We suspect it may be Bailey's age. He is 12 now; his muzzle is lightening and his movements are slowing. Perhaps Mellow's exuberance makes him jealous (he barks at us when we pet Mellow), or perhaps, like the rest of us old folks, he's just afraid this kid is going to make him throw his back out.

There is one other explanation I can imagine, but it would require Bailey's intelligence to be far higher than we already know it to be. Perhaps Bailey sees a new dog living in Flash's old house, sees us being friendly to the dog and spending time with him, and in his mind, that can only mean one thing: that the dog will ultimately come and live with us as Flash did, forcing Bailey to share his family with yet another dog.

Some might think this a bit of a stretch, but it is only now, five years after we got Bailey, that he has come to semi-accept my friend who brought us together.
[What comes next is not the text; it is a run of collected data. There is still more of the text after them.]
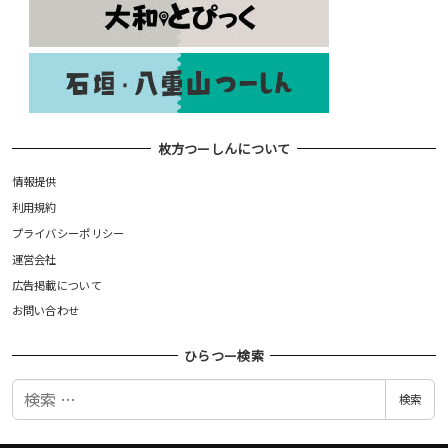
枚方つーしんについて
情報提供
利用規約
プライバシーポリシー
運営会社
広告掲載について
お問い合わせ
ひらつー検索
検
検索
索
Bailey had been raised from a pup by a young woman in her 20s. When she became sick with cancer, she had friends--a family of kids, cats and dogs--who took Bailey in while she underwent treatment. It was expected to be a temporary situation, but the woman did not recover.

The family had watched Bailey for a year, but couldn't keep him long term. They mentioned to my friend, who is a physical therapist and had been making weekly trips to the house, that they were looking for new owners for Bailey. She thought of us. We met them, loved Bailey, and took him home.

The first time my friend came to our house once Bailey had moved in, and for many months after, Bailey would growl, back away from her, put his tail between his legs and tremble. He had never done this at the other family's house when she came to visit. My theory is that he made a connection between being forced to leave his other family and coming to live with us, and the common denominator was my friend. As a result, any time she showed up, he was afraid he'd be taken away again. In this light, the idea of Mellow coming to live with us as Flash had done is not a great stretch.

Growing old is hard. Insecurity can be paralyzing. Bailey seems to be fighting both as best he can. All any of us can hope for as we age is a loving circle of family and friends to stick by us through the hard parts, and our pets deserve no less.